What the exercise asks:
Go over the data below and say how many lines hold the word "been". Only the number is needed.
■ ■ ■ ■ ■ ■ ■
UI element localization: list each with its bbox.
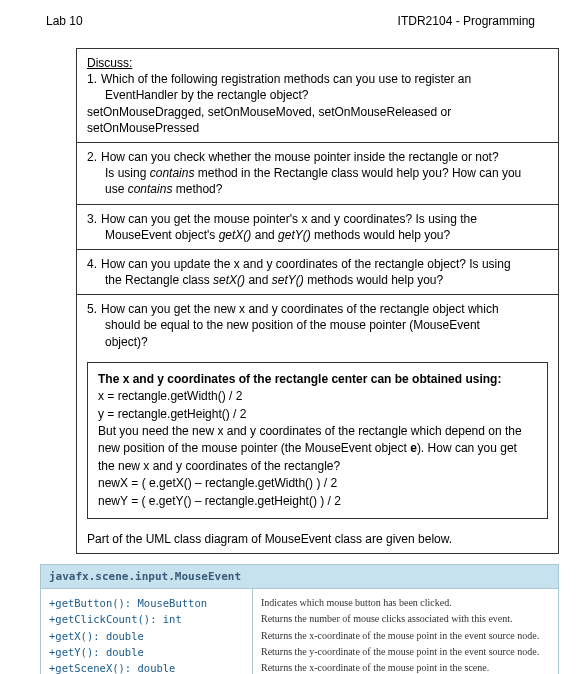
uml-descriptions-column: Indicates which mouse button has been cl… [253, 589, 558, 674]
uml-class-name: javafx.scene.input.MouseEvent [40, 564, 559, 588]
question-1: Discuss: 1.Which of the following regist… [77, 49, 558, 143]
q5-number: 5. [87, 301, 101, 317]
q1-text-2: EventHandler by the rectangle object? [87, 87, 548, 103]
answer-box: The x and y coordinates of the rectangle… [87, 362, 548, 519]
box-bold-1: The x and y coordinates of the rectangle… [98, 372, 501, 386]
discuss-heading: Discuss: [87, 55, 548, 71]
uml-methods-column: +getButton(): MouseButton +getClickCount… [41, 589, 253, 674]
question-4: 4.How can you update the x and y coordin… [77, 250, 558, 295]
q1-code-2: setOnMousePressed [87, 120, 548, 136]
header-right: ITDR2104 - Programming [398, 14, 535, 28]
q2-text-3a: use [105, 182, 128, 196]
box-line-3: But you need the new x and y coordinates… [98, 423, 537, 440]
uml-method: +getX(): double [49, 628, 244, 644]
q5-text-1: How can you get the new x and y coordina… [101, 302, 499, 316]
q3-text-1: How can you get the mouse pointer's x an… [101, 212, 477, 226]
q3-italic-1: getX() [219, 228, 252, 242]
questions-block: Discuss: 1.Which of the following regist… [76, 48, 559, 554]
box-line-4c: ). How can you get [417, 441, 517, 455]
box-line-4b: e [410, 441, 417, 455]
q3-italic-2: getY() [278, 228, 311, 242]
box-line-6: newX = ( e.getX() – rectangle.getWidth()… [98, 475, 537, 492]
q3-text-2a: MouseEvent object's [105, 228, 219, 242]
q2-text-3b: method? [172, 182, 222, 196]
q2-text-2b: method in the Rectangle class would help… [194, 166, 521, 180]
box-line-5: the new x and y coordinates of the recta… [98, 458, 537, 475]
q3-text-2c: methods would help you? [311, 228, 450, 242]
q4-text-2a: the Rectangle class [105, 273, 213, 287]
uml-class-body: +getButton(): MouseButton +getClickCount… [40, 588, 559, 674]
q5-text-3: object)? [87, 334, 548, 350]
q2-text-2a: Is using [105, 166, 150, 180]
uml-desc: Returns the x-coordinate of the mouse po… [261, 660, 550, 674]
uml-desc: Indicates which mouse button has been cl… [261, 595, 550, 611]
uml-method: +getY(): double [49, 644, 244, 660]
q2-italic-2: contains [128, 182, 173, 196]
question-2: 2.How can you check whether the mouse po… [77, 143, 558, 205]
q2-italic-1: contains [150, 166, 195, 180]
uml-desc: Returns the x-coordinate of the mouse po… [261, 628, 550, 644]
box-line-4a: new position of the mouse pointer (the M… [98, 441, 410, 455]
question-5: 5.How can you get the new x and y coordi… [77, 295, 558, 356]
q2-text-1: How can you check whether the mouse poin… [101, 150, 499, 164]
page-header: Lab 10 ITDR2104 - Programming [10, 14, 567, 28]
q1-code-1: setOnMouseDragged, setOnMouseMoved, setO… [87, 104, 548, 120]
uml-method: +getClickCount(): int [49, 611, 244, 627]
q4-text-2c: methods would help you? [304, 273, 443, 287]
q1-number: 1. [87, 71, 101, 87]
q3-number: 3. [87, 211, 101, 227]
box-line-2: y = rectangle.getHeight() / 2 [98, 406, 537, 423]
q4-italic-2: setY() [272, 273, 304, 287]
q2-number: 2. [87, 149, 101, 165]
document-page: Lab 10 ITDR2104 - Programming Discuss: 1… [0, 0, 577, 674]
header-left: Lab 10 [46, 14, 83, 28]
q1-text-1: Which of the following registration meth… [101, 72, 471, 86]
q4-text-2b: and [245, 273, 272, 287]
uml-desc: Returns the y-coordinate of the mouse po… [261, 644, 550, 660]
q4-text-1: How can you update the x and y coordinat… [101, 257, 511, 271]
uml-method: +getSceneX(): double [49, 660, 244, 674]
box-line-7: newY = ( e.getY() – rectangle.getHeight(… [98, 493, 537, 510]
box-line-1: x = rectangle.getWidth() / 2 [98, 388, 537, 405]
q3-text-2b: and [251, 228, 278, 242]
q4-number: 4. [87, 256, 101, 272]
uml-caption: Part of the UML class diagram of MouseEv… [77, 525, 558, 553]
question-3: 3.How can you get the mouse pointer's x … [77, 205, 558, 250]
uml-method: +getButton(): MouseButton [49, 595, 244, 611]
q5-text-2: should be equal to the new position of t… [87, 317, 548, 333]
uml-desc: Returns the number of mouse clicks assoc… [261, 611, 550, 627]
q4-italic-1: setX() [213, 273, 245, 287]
■ ■ ■ ■ ■ ■ ■
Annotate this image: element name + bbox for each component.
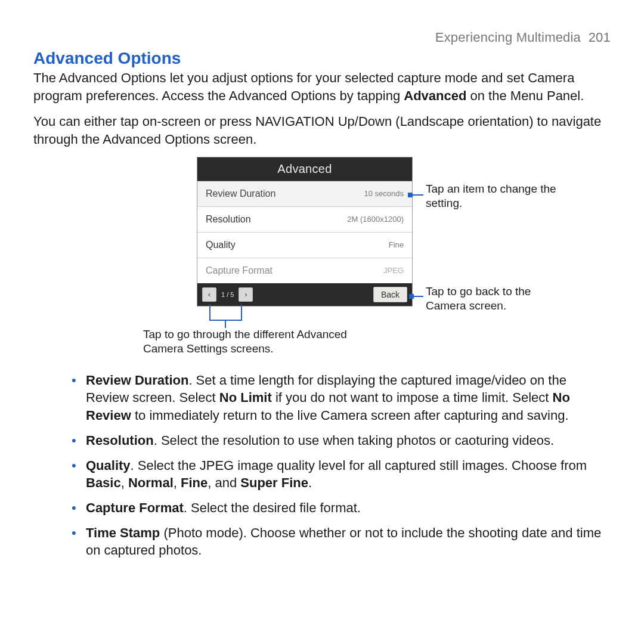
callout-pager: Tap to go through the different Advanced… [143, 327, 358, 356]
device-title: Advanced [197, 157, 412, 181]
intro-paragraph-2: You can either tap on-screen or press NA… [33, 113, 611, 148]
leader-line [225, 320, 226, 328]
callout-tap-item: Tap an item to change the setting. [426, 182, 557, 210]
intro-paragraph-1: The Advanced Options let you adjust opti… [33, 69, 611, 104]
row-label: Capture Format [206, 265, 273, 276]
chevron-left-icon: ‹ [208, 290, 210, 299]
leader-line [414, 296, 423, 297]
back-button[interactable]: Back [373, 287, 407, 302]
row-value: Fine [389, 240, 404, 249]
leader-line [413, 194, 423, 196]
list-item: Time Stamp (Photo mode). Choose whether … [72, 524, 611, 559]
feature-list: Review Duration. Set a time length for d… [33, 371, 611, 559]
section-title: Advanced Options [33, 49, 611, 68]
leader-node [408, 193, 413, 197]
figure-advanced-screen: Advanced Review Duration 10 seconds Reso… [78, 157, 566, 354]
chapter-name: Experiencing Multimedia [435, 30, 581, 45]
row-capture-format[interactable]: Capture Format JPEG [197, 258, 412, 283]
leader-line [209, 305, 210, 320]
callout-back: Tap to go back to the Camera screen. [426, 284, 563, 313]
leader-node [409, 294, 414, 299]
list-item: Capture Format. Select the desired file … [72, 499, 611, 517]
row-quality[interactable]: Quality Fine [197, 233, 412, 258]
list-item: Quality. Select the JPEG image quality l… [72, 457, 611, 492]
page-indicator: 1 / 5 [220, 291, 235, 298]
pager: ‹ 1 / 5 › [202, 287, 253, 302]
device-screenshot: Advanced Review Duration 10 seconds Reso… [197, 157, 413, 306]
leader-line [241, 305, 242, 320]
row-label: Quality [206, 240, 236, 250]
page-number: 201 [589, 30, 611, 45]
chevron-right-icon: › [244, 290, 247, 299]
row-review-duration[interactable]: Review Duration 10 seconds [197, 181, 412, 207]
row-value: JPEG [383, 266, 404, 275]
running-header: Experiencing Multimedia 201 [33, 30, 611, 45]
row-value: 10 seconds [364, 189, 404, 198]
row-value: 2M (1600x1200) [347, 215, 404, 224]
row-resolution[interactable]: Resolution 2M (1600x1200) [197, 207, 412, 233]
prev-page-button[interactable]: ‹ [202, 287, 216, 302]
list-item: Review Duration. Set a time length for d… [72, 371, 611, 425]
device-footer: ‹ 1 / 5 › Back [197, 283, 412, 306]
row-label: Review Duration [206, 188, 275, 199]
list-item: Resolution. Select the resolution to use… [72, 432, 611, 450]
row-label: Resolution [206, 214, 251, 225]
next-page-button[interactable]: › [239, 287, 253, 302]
■ ■ ■ ■ ■ ■ ■
Response box:
2